Winfree AT (1994) “Puzzles about excitable media and sudden death,” Lecture Notes in Biomathematics, Volume 100, Pages 139–150.

Roth BJ (1994) “Mechanisms for electrical stimulation of excitable tissue,” Critical Reviews in Biomedical Engineering, Volume 22, Pages 253–305.

Roth BJ (1995) “A mathematical model of make and break electrical stimulation ofcardiac tissue by a unipolar anode or cathode,” IEEE Transactions on Biomedical Engineering, Volume 42, Pages 1174–1184.

Wikswo JP Jr, Lin S-F, Abbas RA (1995) “Virtual electrodes in cardiac tissue: A common mechanism for anodal and cathodal stimulation,” Biophysical Journal, Volume 69, Pages 2195–2210.

Roth BJ, Wikswo JP Jr (1996) “The effect of externally applied electrical fields on myocardial tissue,” Proceedings of the IEEE, Volume 84, Pages 379–391.

Goode PV, Nagle HT (1996) “On-line control of propagating cardiac wavefronts,” The 18th Annual International Conference of the IEEE Engineering in Medicine and Biology Society, Amsterdam.

Winfree AT (1997) “Rotors, fibrillation, and dimensionality,” In: Holden AV, Panfilov AV (eds): Computational Biology of the Heart, Chichester, Wiley, Pages 101–135.

Winfree AT (1997) “Heart muscle as a reaction-diffusion medium: The roles of electric potential diffusion, activation front curvature, and anisotropy,” International Journal of Bifurcation and Chaos, Volume 7, Pages 487–526.

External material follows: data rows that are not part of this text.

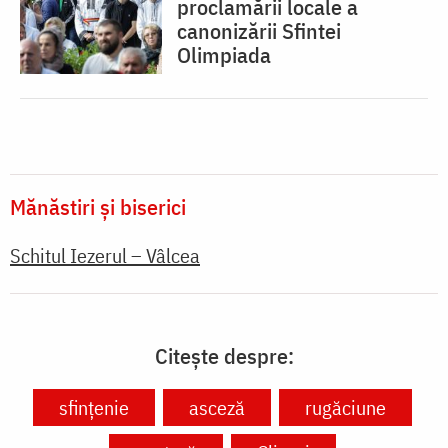
proclamării locale a
canonizării Sfintei
Olimpiada
Mănăstiri și biserici
Schitul Iezerul – Vâlcea
Citește despre:
sfințenie
asceză
rugăciune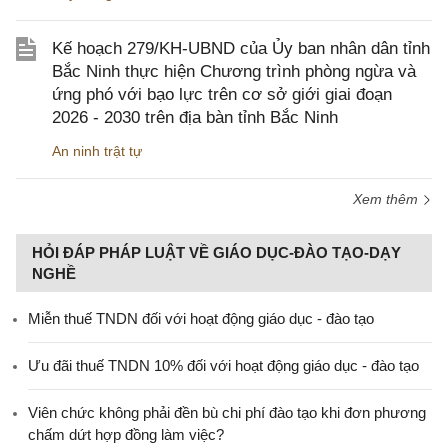
Kế hoạch 279/KH-UBND của Ủy ban nhân dân tỉnh
Bắc Ninh thực hiện Chương trình phòng ngừa và
ứng phó với bạo lực trên cơ sở giới giai đoạn
2026 - 2030 trên địa bàn tỉnh Bắc Ninh
An ninh trật tự
Xem thêm
HỎI ĐÁP PHÁP LUẬT VỀ GIÁO DỤC-ĐÀO TẠO-DẠY
NGHỀ
Miễn thuế TNDN đối với hoạt động giáo dục - đào tạo
Ưu đãi thuế TNDN 10% đối với hoạt động giáo dục - đào tạo
Viên chức không phải đền bù chi phí đào tạo khi đơn phương
chấm dứt hợp đồng làm việc?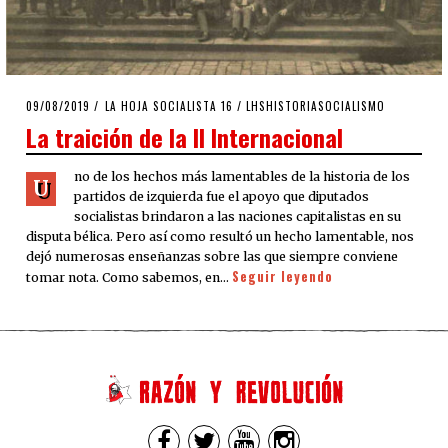
POSTED
09/08/2019
09/08/2019
LA HOJA SOCIALISTA 16
/
LHSHISTORIASOCIALISMO
ON
La traición de la II Internacional
no de los hechos más lamentables de la historia de los
U
partidos de izquierda fue el apoyo que diputados
socialistas brindaron a las naciones capitalistas en su
disputa bélica. Pero así como resultó un hecho lamentable, nos
dejó numerosas enseñanzas sobre las que siempre conviene
Seguir leyendo
tomar nota. Como sabemos, en…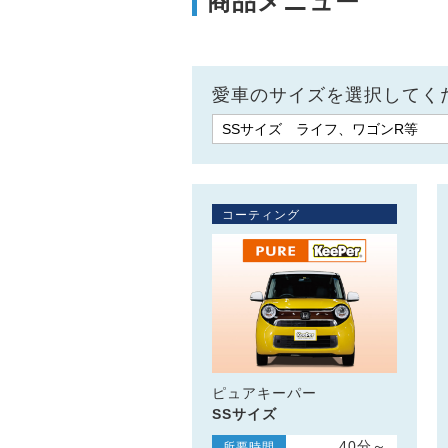
商品メニュー
愛車のサイズを選択してく
コーティング
ピュアキーパー
SSサイズ
40分～
所要時間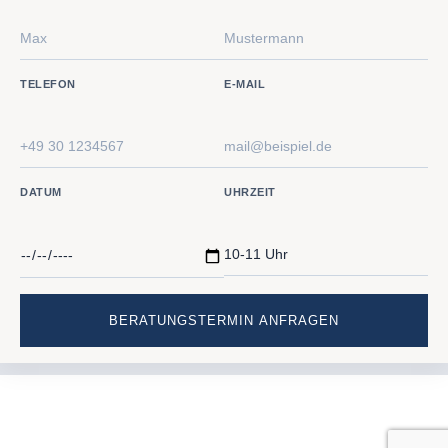
TELEFON
E-MAIL
DATUM
UHRZEIT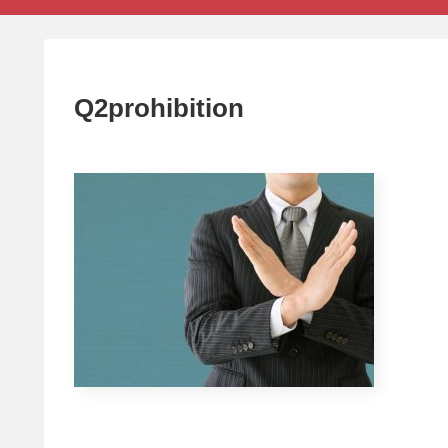
Q2prohibition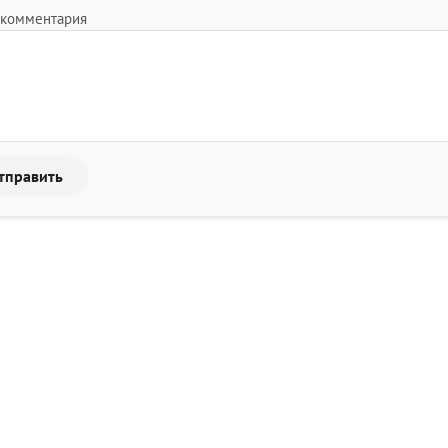
 комментария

Winfree AT (1998) “A spatial scale factor for electrophysiological models of myocardium,” Progress in Biophysics and Molecular Biology, Volume 69, Pages 185–203.

I’ll end with the closing paragraph of the chapter.

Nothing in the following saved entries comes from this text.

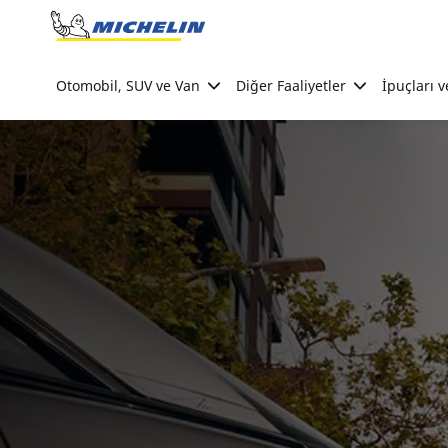
Go to page content
Go to page navigation
Otomobil, SUV ve Van
Diğer Faaliyetler
İpuçları v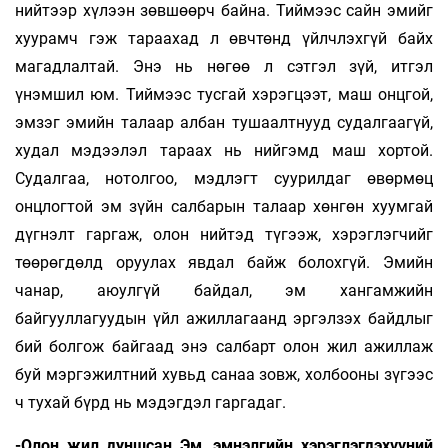
нийтээр хүлээн зөвшөөрч байна. Тиймээс сайн эмийг
хуурамч гэж тараахад л өвчтөнд үйлчлэхгүй байх
магадлалтай. Энэ нь нөгөө л сэтгэл зүй, итгэл
үнэмшил юм. Тиймээс тусгай хэрэгцээт, маш онцгой,
эмзэг эмийн талаар албан тушаалтнууд судалгаагүй,
худал мэдээлэл тараах нь нийгэмд маш хортой.
Судалгаа, нотолгоо, мэдлэгт суурилдаг өвөрмөц
онцлогтой эм зүйн салбарын талаар хөнгөн хуумгай
дүгнэлт гаргаж, олон нийтэд түгээж, хэрэглэгчийг
төөрөгдөлд оруулах явдал байж болохгүй. Эмийн
чанар, аюулгүй байдал, эм хангамжийн
байгууллагуудын үйл ажиллагаанд эргэлзэх байдлыг
бий болгож байгаад энэ салбарт олон жил ажиллаж
буй мэргэжилтний хувьд санаа зовж, холбооны зүгээс
ч тухай бүрд нь мэдэгдэл гаргадаг.
-Олон жил дуншсан Эм, эмнэлгийн хэрэглэгдэхүүний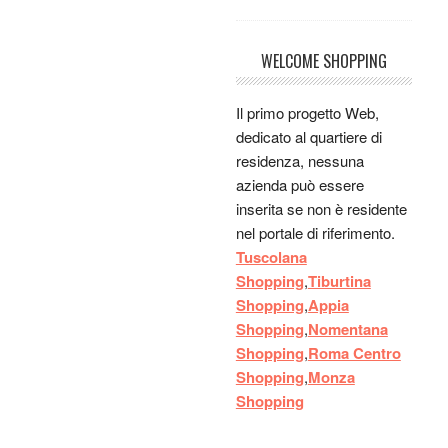
prestigios concorsi
SFOGLINO D'ORO 2011
WELCOME SHOPPING
e 2012, MATTARELLO
D'ORO 2011 e
TAGLIATELLA D'ORO
Il primo progetto Web,
2012
dedicato al quartiere di
Guest:
j
residenza, nessuna
Guest:
k
azienda può essere
Guest:
k
inserita se non è residente
Guest:
k
nel portale di riferimento.
Guest:
k
Tuscolana
Guest:
k
Shopping
,
Tiburtina
Paolo:
ciao a tutti sono da
Shopping
,
Appia
poco a bologna,dove
Shopping
,
Nomentana
posso mangiare bene la
Shopping
,
Roma Centro
carne?
Shopping
,
Monza
Gildo:
io uso misiedo.com
Shopping
, figata
Gildo:
io uso misiedo.com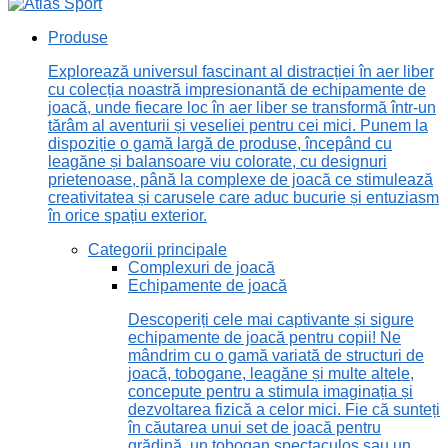
Produse
Explorează universul fascinant al distracției în aer liber
cu colecția noastră impresionantă de echipamente de
joacă, unde fiecare loc în aer liber se transformă într-un
tărâm al aventurii și veseliei pentru cei mici. Punem la
dispoziție o gamă largă de produse, începând cu
leagăne și balansoare viu colorate, cu designuri
prietenoase, până la complexe de joacă ce stimulează
creativitatea și carusele care aduc bucurie și entuziasm
în orice spațiu exterior.
Categorii principale
Complexuri de joacă
Echipamente de joacă
Descoperiți cele mai captivante și sigure
echipamente de joacă pentru copii! Ne
mândrim cu o gamă variată de structuri de
joacă, tobogane, leagăne și multe altele,
concepute pentru a stimula imaginația și
dezvoltarea fizică a celor mici. Fie că sunteți
în căutarea unui set de joacă pentru
grădină, un tobogan spectaculos sau un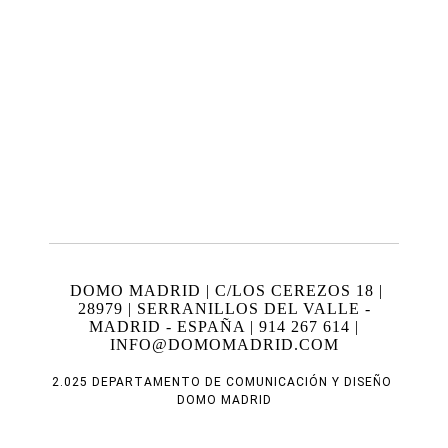
DOMO MADRID | C/LOS CEREZOS 18 |
28979 | SERRANILLOS DEL VALLE -
MADRID - ESPAÑA | 914 267 614 |
INFO@DOMOMADRID.COM
2.025 DEPARTAMENTO DE COMUNICACIÓN Y DISEÑO
DOMO MADRID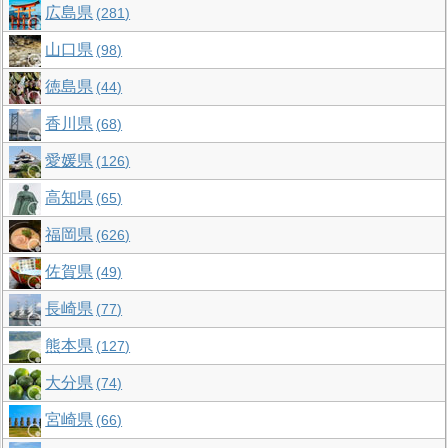
広島県
281
山口県
98
徳島県
44
香川県
68
愛媛県
126
高知県
65
福岡県
626
佐賀県
49
長崎県
77
熊本県
127
大分県
74
宮崎県
66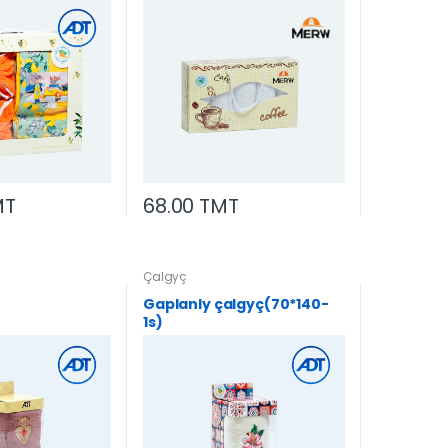
MT
68.00 TMT
Çalgyç
Gaplanly çalgyç(70*140-
1s)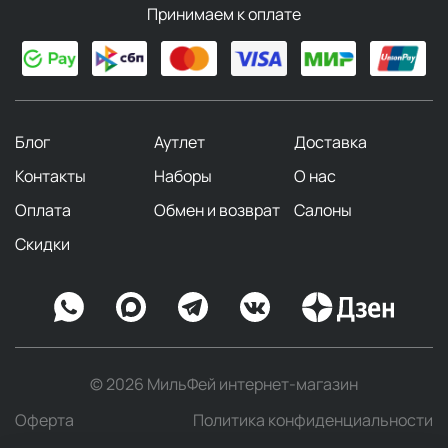
Принимаем к оплате
Блог
Аутлет
Доставка
Контакты
Наборы
О нас
Оплата
Обмен и возврат
Салоны
Скидки
© 2026 МильФей интернет-магазин
Оферта
Политика конфиденциальности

The bidomain model ignores the discrete nature of cardiac cells, representing the tissue as a continuum instead. Experimental evidence is often cited to support the hypothesis that the discrete nature of the cells plays a key role in cardiac electrophysiology. In each case, the bidomain model offers an alternative explanation for the phenomena. It seems wise at this point to reconsider the evidence that indicates the significance of discrete effects in healthy cardiac tissue. The continuous bidomain model explains the data, recorded by Spach and his colleagues, showing different rates of rise during propagation parallel and perpendicular to the fibers, anodal stimulation, arrhythmia development by successive stimulation from a point source, and possibly defibrillation. Of course, these alternative explanations do not imply that discrete effects are not responsible for these phenomena, but only that two possible mechanisms exist rather than one. Experiments must be found that differentiate unambiguously between alternative models. In addition, discrete junctional resistance must be incorporated into the bidomain model. Only when such experiments are performed and the models are further developed will we be able to say with any certainty that cardiac tissue can be described as a continuum.